So, here’s something I’ve been wondering. Why would Donald Trump go to all the trouble of having people who owe him money give the money they owe him to his foundation, and then use his foundation to pay business expenses? It’s so complicated! What did it benefit him?
If a normal person engages in a business, and a client owes him $100,000 and that client pays the money (and gets to deduct it as a business expense for the client’s business), but the person has $100,000 in business expenses, then net earnings are zero, and the normal person owes no taxes.
It’s the same difference if a normal person’s client gives earnings owed to a normal person to the normal person’s private foundation (ok, we’re stretching things here...most normal people do not have private foundations). Client gives $100,000, the client deducts the $100,000 as a deduction, not as a business expense. So, the client doesn’t care, right?
And if the normal person pays a business debt through his private foundation instead out of his business’ accounts — as Donald Trump has been shown to have done by Washington Post reporter David Fahrenthold — what is the big deal? There’s no net difference.
HOWEVER...the IRC has an interesting exclusion for business expenses that are paid as the result of fines or penalties:
Penalties and fines. Penalties paid for late performance or nonperformance of a contract are generally deductible...
On the other hand, penalties or fines paid to any government agency or instrumentality because of a violation of any law are not deductible. These fines or penalties include the following amounts.
Paid because of a conviction for a crime or after a plea of guilty or no contest in a criminal proceeding.
Paid as a penalty imposed by federal, state, or local law in a civil action, including certain additions to tax and additional amounts and assessable penalties imposed by the Internal Revenue Code.
Paid in settlement of actual or possible liability for a fine or penalty, whether civil or criminal.
So, basically, if you pollute the water, and are fined by the EPA, you can’t deduct the fine as a business expense.
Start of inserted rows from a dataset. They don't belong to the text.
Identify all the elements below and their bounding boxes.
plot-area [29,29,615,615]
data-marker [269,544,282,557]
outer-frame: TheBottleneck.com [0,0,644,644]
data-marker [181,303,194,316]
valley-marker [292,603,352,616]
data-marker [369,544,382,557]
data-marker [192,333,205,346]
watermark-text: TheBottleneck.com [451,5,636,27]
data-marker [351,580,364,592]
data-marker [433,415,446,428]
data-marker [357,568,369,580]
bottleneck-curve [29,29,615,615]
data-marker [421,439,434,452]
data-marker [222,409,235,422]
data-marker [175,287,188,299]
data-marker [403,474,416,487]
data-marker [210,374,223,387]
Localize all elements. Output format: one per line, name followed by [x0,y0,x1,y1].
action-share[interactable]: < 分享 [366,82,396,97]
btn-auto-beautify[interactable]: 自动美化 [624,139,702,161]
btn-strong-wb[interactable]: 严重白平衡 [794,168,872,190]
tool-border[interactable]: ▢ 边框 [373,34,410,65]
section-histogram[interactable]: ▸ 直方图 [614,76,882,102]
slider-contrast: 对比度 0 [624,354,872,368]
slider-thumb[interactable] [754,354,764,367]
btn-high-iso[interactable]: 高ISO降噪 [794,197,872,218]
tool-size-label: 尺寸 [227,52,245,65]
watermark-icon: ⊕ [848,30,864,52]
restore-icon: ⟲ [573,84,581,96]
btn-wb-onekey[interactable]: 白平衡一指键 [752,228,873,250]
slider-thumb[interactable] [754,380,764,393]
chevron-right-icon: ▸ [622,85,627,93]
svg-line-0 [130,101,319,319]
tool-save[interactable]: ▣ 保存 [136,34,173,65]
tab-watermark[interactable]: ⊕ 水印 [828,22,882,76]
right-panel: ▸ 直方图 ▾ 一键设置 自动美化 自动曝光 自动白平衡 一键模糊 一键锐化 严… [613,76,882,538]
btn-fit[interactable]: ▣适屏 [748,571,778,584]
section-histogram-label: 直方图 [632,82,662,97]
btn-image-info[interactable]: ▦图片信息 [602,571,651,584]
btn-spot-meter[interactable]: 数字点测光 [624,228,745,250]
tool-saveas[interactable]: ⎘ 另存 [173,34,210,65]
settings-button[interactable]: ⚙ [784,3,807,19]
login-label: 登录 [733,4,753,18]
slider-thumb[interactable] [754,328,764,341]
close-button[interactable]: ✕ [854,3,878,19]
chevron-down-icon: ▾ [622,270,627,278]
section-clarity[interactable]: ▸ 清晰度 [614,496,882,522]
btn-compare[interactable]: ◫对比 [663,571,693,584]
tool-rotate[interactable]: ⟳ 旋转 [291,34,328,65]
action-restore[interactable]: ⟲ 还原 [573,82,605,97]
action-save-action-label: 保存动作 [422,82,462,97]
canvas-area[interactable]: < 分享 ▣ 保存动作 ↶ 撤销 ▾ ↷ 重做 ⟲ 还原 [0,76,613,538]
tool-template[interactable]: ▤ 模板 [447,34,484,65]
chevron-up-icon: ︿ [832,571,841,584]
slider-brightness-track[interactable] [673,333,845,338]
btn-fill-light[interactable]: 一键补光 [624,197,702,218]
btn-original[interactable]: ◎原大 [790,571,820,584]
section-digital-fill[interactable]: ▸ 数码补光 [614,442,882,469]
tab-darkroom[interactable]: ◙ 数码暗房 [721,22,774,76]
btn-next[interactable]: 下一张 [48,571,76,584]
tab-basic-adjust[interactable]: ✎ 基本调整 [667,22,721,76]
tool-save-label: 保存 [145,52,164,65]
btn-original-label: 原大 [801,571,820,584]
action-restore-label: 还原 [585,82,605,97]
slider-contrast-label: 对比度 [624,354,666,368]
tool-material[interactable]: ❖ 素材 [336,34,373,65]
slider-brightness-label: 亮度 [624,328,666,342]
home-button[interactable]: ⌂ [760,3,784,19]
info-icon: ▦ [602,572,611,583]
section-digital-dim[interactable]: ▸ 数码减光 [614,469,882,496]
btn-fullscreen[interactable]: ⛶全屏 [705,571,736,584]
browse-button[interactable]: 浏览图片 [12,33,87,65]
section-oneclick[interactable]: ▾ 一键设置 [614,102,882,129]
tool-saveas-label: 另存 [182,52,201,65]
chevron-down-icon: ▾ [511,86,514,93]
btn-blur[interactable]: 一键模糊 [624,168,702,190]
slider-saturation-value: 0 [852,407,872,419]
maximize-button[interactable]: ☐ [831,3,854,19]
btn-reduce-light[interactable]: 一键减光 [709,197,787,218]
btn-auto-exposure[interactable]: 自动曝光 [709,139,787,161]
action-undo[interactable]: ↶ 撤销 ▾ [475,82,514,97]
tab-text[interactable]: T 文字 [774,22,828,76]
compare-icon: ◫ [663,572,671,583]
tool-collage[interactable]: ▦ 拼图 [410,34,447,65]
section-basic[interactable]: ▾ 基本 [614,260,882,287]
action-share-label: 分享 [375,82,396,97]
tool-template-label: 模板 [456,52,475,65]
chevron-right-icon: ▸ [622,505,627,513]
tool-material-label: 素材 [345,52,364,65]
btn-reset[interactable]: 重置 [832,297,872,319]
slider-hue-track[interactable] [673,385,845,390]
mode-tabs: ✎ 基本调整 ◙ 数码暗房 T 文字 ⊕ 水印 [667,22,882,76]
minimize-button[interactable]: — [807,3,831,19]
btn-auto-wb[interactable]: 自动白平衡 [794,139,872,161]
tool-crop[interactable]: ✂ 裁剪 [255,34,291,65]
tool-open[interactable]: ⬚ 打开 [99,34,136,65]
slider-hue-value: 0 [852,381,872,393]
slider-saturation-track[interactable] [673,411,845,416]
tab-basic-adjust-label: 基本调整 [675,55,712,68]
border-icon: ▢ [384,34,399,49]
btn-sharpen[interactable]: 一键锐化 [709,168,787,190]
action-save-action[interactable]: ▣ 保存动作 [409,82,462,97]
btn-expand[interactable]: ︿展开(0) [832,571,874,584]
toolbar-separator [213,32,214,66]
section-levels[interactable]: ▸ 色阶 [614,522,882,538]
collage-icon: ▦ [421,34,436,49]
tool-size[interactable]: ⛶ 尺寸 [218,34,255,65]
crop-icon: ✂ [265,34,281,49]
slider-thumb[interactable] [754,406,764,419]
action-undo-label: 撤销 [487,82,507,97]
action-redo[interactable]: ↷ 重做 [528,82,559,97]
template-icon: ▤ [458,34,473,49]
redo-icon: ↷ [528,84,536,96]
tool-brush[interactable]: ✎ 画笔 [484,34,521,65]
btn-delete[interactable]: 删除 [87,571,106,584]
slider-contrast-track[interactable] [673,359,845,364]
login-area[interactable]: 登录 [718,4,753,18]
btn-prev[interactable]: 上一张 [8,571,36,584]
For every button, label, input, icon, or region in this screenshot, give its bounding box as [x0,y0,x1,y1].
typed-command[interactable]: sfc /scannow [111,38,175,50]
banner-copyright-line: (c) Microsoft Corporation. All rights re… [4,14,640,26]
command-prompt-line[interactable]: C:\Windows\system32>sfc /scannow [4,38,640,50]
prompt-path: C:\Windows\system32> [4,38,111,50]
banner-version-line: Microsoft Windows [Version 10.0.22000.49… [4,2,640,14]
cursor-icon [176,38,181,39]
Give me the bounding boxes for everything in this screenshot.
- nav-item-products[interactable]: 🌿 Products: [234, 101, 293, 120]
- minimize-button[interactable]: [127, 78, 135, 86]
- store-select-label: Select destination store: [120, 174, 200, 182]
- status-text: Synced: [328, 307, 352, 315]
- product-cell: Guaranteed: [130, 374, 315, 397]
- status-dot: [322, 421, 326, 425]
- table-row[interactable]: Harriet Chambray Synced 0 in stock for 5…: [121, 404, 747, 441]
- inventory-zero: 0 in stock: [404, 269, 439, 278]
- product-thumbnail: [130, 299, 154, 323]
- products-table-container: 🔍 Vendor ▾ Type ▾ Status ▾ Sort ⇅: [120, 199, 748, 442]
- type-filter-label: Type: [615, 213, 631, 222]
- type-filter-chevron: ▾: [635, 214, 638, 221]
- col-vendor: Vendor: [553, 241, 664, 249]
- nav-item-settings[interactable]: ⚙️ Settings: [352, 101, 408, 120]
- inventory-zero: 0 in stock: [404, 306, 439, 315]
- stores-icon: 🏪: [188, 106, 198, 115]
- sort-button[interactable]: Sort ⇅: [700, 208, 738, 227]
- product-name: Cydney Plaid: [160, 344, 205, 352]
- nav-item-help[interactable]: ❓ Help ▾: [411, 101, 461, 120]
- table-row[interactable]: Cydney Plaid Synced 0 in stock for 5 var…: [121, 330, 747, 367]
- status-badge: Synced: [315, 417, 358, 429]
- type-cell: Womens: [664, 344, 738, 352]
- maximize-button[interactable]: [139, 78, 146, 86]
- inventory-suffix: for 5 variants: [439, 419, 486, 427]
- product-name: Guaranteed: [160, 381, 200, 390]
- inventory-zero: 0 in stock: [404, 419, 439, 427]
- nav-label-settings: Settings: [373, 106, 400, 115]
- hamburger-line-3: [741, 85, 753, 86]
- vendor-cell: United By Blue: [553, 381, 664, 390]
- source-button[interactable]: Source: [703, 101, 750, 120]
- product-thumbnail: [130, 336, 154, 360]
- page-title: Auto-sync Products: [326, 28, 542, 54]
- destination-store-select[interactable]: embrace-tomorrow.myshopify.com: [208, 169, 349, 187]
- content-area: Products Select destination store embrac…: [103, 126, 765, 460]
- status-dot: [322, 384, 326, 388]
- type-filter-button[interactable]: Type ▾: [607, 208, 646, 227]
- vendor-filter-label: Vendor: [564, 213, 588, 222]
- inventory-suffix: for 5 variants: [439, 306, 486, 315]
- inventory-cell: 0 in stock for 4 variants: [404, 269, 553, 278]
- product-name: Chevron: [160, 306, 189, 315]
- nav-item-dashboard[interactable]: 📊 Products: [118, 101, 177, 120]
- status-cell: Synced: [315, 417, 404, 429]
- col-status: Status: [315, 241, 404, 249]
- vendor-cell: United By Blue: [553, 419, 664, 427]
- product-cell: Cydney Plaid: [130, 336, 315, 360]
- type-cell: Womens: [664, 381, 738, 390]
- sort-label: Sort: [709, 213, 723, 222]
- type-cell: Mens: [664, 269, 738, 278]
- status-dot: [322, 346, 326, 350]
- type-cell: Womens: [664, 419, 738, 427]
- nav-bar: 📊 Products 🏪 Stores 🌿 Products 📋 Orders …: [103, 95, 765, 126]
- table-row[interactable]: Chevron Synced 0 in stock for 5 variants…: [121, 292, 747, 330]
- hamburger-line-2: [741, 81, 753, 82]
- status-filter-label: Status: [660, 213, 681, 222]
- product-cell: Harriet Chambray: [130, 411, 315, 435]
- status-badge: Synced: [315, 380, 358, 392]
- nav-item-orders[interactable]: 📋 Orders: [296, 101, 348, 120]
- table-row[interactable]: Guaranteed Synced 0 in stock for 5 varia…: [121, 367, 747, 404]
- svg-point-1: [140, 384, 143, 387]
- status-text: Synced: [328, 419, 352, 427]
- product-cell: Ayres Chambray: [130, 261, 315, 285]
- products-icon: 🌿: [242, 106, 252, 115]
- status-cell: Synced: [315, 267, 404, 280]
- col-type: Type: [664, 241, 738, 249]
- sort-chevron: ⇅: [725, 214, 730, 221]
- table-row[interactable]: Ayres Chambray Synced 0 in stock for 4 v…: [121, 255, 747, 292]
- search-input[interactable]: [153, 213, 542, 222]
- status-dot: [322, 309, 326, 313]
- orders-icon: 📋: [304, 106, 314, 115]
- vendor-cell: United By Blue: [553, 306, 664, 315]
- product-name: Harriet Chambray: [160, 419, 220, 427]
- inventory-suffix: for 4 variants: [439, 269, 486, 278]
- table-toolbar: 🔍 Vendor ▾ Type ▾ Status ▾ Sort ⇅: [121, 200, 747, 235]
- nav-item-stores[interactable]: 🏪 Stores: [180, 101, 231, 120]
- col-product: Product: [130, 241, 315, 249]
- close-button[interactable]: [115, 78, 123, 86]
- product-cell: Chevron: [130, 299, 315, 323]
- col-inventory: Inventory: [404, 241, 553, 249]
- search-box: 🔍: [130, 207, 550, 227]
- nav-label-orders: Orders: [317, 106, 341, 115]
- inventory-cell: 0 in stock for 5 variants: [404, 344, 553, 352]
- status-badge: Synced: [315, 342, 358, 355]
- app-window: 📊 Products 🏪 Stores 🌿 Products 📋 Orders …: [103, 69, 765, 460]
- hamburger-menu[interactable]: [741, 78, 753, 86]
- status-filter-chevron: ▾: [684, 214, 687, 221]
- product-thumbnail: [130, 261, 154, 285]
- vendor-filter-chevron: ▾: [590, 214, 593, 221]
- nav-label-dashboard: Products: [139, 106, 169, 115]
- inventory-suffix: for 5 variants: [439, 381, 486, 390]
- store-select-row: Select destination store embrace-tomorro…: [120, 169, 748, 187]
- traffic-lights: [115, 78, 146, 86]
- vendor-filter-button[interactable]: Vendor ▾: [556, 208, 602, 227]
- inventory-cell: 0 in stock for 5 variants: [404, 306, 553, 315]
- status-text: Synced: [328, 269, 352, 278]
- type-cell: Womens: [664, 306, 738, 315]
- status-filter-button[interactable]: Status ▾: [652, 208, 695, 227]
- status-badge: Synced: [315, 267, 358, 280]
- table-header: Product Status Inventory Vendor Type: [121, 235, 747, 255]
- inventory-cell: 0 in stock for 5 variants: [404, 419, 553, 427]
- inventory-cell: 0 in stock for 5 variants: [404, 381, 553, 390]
So the actual payout that Fahrenthold dug up actually was a payment that conforms exactly to this type of situation. It was the settlement of a fine for a flouting city zoning laws. Here is the detail:
FAHRENTHOLD: Well, I think that sort of confuses the legal issue here. In this case, Trump puts up an American flag on a giant flag pole that the town of Palm Beach decides was too high, it's against their town code. They fine him. He has $120,000 in unpaid fines against his club. Now, you can think the town was right or wrong, but those are the fines that his club was facing, his for-profit business. So then Trump makes a legal settlement with the town that he agrees to. This was enforced on him, he agrees to it, and the town says we’ll waive the $120,000 of unpaid fines but you, Donald Trump, your club, must pay $100,000 to this specific veterans charity. And what Trump does is basically, he doesn't give any money from his own pocket or from the club, as he had agreed to, but rather takes the money out of the Donald J. Trump Foundation. Even though the money is going from one charity to another, what the charity is doing there is basically paying the bill agreed to by Donald Trump's business. It’s like a gift from Trump's charity to Trump's business of $100,000. That's the part that breaks the law.
So in this case, by having his earnings diverted to his Foundation, and then having the Foundation pay for the fine, Trump not only engaged in clear self-dealing, he also was able to make the payment he made in settlement of the lawsuit brought against him by the city 100% tax deductible against his earnings rather than 0% tax deductible. That’s because he paid for it out of funds that he never had to pay taxes on. He still had to pay the fine, but he figured out a way to do it from pre-tax dollars instead of after-tax dollars. So it was cheaper (for him...it was more expensive for the taxpayers, i.e. everybody but Donald Trump).
Here is how it would have worked if he had done this the normal way:
Honest Way: Client owes Trump $100,000. Trump pays $100,000 in fines. Fines are non-deductible. Trump owes taxes on $100,000 in earnings. Say those taxes are $25,000. Trump then pays the fine. It is $100,000. Trump has paid a total of $125,000.
Here is how it worked the TrumpTM (TM stands for ‘Thieve & Misappropriate’) way:
TrumpTM Way: Client owes Trump $100,000. Client “gives” Trump Foundation $100,000. It doesn’t matter to the Foundation whether the payment in settlement of the civil lawsuit against Trump is a penalty or not, because the Foundation pays no taxes on the “gift” because it is a non-profit. Trump receives no earnings, and thus pays no taxes, and yet gets his debt settled with pre-tax earnings, he “pays” his penalty with $100,000 in earnings which he didn’t receive.
So, essentially, the taxpayers are paying for Trump to thumb his nose at the law.
What could possibly go wrong if this guy is elected President?